Nearly 60 meetings professionals attended the hosted-buyer-style online event, representing more than 15 countries, to make new connections, maintain existing relationships and develop best practices in a vastly changed international landscape. As managing director for FHT Global, Gorin discussed how his company has been working with international medical associations to adjust to the new way of bringing people together.
"One of the things that we made sure to focus on," he explained, "is that we looked at what we do specifically, and how we can take that exact service and convert it to a virtual area."
Gorin's team works in the niche market of handling international groups attending medical conferences, and they took a deep dive into all of the ways pharmaceutical companies typically try to engage with those attendees. "So we created a new service that links into the main association meetings platform and provides relevance to the sponsors," Gorin explained — thereby speaking to a significant challenge as large conferences move online and must satisfy all stakeholders. He said that kind of approach is crucial in today’s environment, where translating existing expertise to the digital realm is essential.

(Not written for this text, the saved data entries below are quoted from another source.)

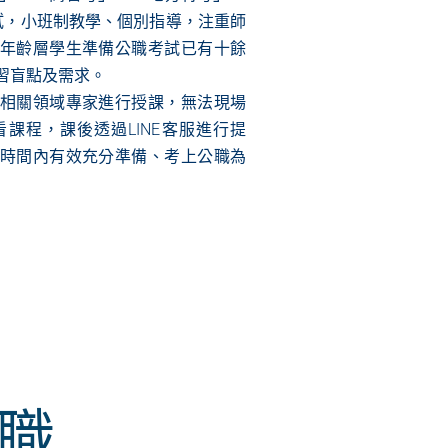
試
，小班制教學、個別指導，注重師
年齡層學生準備公職考試已有十餘
習盲點及需求。
相關領域專家進行授課，無法現場
課程，課後透過LINE客服進行提
時間內有效充分準備、考上公職為
職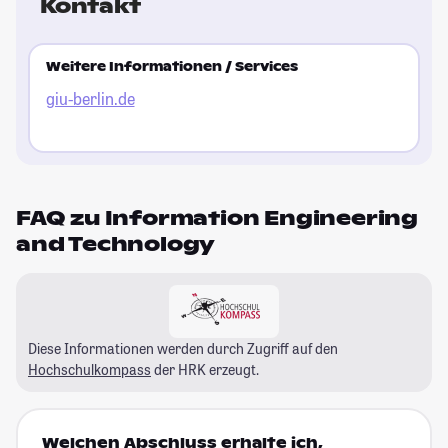
Kontakt
Weitere Informationen / Services
giu-berlin.de
FAQ zu Information Engineering
and Technology
Diese Informationen werden durch Zugriff auf den
Hochschulkompass
der HRK erzeugt.
Welchen Abschluss erhalte ich,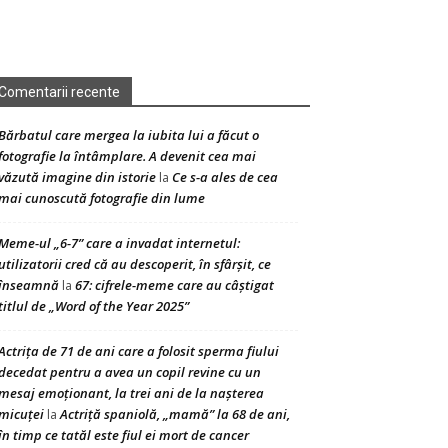
Comentarii recente
Bărbatul care mergea la iubita lui a făcut o
fotografie la întâmplare. A devenit cea mai
văzută imagine din istorie
Ce s-a ales de cea
la
mai cunoscută fotografie din lume
Meme-ul „6-7” care a invadat internetul:
utilizatorii cred că au descoperit, în sfârșit, ce
înseamnă
67: cifrele-meme care au câștigat
la
titlul de „Word of the Year 2025”
Actrița de 71 de ani care a folosit sperma fiului
decedat pentru a avea un copil revine cu un
mesaj emoționant, la trei ani de la nașterea
micuței
Actriță spaniolă, „mamă” la 68 de ani,
la
în timp ce tatăl este fiul ei mort de cancer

"We mentally did a full walk-through of the experience to ask what a virtual platform could do for us," he recounted, "and we demoed 30 to 35 platforms before we settled on working with our current partners.
"You have to ask all the questions," he continued. "What are you looking for? What are you trying to do? And it is extremely important to research all of the companies," Gorin pointed out, adding that many suppliers have very quickly put together virtual platforms — and that the industry is dealing with a lack of transparency, both on the underlying technology used and the pricing around it.
The research you do now is particularly important because digital meeting platforms promise to be around for the foreseeable future, Gorin noted.
"We’ve spoken to some organizations that say they’re actually doing double work — 'we’re planning in-person, with hybrid, and we’re planning strictly virtual, and we’re going to prepare for whatever we need to do,'" he explained.
"There is optimism out there in terms of getting meetings going again in the early part of next year, but more realistic in what we’re hearing from more people is more towards the end of 2021, if not early 2022," he added. "Now, we’re working with major international conferences, so we’re talking about tens of thousands of people. The larger the meeting, the longer it’s going to take for it to really come back."
Until then, Gorin concluded, "I think we need to support each other as much as we can. Anything I can do to help anyone, I will try to go out of my way to do. Because we need to support each other."
Similar sentiments were expressed in the afternoon’s panel discussion, in which buyers and suppliers addressed the near-term outlook for meetings and travel. At Yamaha Corp. of America, a very strict travel policy is in place, noted Laura Myers, CTA, travel services manager. "There is no travel unless it is an extreme circumstance and it gets approved by [the employee’s] manager and the president," she explained. A further hindrance is that travelers are required to self-quarantine for 14 days after traveling anywhere.
At MotivAction, design and purchasing manager Shay Farmer is focused on "making sure our clients stay optimistic about travel, maintaining any future bookings and preventing them from cancelling." The company expects domestic incentive travel to pick up next year, while international incentive programs are more likely to return in 2022 and 2023.
International suppliers, meanwhile, are working hard to stay in close contact with clients and keep them informed of the latest developments and restrictions in their destinations. The inability to plan ahead is a frustration for Sandra Fahy, officer for Meet in Ireland. Only 10 countries are on the government’s "green list," indicating that they may travel to Ireland. "I am optimistic that our main markets will feature on that list very soon," she said. Meanwhile, the unpredictability of the pandemic is a real challenge, "but rest assured the suppliers on the ground here in Ireland really miss our international friends and we can’t wait to welcome you all back to Ireland with open arms."
The situation is much the same in Germany, noted Lumi Hilchey, regional director, USA and Canada, for the German Convention Bureau. "I think 2021 will be a little mini lab for all of us. We need to accept that we are in this exploratory stage," she said. "I am a fan of face-to-face meetings for sure, but hybrid is going to be here for a while. In Germany, many suppliers are actually working on upgrading their tech capabilities in order to be able to provide this type of service."